Section 3. Notices. All notices, approvals, requests, demands and other communications hereunder shall be given in accordance with the provisions of the Credit Agreement.
Section 4. Governing Law; Jurisdiction; Venue. THIS AGREEMENT AND EACH OF THE OTHER LOAN DOCUMENTS ARE CONTRACTS UNDER THE LAWS OF THE STATE OF NEW YORK AND SHALL FOR ALL PURPOSES BE GOVERNED BY AND CONSTRUED IN ACCORDANCE WITH THE LAWS OF SAID STATE (EXCLUDING THE LAWS APPLICABLE TO CONFLICTS OR CHOICE OF LAW).

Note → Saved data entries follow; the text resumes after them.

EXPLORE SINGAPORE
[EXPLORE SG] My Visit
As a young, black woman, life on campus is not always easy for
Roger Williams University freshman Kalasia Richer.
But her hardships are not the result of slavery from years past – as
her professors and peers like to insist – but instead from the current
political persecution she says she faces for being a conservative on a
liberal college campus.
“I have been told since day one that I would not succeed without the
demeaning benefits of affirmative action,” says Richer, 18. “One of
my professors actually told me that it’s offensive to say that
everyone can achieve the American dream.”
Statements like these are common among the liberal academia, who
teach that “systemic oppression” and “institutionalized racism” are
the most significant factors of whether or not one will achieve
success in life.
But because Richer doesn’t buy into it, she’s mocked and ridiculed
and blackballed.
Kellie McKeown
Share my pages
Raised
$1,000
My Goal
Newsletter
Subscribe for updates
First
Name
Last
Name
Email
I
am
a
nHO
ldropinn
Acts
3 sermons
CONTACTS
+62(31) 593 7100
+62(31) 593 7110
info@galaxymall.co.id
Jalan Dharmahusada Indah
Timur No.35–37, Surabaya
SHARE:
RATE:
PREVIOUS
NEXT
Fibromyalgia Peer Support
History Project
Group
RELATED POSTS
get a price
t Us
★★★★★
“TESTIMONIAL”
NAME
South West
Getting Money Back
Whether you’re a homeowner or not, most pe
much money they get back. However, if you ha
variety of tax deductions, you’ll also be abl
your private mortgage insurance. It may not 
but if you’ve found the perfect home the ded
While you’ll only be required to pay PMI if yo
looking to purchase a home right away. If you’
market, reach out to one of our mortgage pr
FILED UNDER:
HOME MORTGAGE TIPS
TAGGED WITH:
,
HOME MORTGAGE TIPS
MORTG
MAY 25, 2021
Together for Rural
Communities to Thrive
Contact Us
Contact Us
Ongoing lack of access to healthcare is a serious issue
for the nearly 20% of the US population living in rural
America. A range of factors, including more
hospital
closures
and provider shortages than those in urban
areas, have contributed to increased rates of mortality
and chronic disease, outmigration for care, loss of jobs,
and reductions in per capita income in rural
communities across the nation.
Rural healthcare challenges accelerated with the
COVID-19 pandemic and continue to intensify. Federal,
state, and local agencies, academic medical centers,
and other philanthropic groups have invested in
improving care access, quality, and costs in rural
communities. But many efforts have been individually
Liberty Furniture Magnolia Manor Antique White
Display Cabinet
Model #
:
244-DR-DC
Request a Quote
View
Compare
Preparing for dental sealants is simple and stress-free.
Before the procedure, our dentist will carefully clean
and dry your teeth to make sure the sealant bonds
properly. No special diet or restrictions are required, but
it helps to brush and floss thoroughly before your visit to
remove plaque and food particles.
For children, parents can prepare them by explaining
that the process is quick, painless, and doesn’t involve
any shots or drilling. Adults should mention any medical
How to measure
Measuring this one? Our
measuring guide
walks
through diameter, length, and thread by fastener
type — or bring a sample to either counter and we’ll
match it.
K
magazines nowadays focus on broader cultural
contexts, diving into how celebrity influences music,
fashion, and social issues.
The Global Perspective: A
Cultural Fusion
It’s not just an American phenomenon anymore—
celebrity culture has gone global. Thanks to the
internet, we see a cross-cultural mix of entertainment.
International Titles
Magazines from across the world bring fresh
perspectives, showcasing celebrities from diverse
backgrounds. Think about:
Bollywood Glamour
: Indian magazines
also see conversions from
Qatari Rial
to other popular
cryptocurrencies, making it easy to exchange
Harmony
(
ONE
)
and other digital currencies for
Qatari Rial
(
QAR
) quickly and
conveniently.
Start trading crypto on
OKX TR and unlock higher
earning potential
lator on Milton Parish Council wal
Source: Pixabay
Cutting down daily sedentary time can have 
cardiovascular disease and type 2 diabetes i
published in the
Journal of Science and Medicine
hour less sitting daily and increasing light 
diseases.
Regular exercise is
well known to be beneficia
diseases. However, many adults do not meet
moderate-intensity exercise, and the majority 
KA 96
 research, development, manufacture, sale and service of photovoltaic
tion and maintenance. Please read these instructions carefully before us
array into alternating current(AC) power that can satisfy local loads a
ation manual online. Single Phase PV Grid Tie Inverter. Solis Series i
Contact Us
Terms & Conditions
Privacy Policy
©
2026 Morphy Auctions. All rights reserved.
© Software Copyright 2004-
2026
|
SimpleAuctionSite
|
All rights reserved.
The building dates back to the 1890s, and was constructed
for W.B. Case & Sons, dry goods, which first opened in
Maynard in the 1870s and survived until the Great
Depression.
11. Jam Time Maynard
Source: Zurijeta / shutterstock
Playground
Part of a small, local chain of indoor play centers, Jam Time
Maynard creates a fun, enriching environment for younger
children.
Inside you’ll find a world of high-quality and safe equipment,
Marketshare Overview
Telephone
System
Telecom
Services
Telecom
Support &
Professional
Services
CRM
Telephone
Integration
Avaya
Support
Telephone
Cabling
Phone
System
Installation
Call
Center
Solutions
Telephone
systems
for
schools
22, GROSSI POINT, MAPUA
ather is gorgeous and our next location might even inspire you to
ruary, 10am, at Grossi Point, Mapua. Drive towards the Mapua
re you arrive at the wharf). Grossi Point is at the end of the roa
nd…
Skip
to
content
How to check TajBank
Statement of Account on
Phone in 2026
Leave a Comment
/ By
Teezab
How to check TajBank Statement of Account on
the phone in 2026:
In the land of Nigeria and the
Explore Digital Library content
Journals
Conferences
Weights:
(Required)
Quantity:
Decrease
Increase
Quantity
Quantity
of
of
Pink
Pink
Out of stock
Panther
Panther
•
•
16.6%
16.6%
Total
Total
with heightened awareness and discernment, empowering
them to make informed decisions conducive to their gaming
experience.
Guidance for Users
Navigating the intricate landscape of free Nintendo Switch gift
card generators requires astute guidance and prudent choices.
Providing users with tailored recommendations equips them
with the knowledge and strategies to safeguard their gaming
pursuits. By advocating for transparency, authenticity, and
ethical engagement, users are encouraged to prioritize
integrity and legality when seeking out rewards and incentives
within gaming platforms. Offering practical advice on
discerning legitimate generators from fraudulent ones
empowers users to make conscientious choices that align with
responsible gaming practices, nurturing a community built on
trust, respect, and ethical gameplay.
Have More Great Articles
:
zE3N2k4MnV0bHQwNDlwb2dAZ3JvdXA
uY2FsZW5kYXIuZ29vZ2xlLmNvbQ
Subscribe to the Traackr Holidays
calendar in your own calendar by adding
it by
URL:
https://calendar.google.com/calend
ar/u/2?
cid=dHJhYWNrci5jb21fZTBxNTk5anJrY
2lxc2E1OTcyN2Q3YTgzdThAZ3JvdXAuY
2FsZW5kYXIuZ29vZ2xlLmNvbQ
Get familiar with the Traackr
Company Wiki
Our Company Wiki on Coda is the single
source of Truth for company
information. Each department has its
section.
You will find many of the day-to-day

THE BORROWER CONSENTS TO THE JURISDICTION OF ANY OF THE FEDERAL OR STATE COURTS LOCATED IN NEW YORK, NEW YORK IN THE STATE OF NEW YORK IN CONNECTION WITH ANY SUIT TO ENFORCE THE RIGHTS OF THE AGENT UNDER THIS AGREEMENT OR ANY OF THE OTHER LOAN DOCUMENTS AND CONSENTS TO SERVICE OP PROCESS IN ANY SUCH SUIT BEING MADE UPON THE BORROWER BY MAIL AT THE BORROWERS ADDRESS SET FORTH HEREIN. THE BORROWER IRREVOCABLY WAIVES ANY OBJECTION IN WHICH IT MAY NOW OR HEREAFTER HAVE TO THE LAYING OF VENUE OF ANY SUCH ACTION BROUGHT IN THE COURTS REFERRED TO IN THIS SECTION AND IRREVOCABLY WAIVES AND AGREES NOT TO PLEAD OR CLAIM IN ANY SUCH ACTION THAT SUCH ACTION HAS BEEN BROUGHT IN AN INCONVENIENT FORUM.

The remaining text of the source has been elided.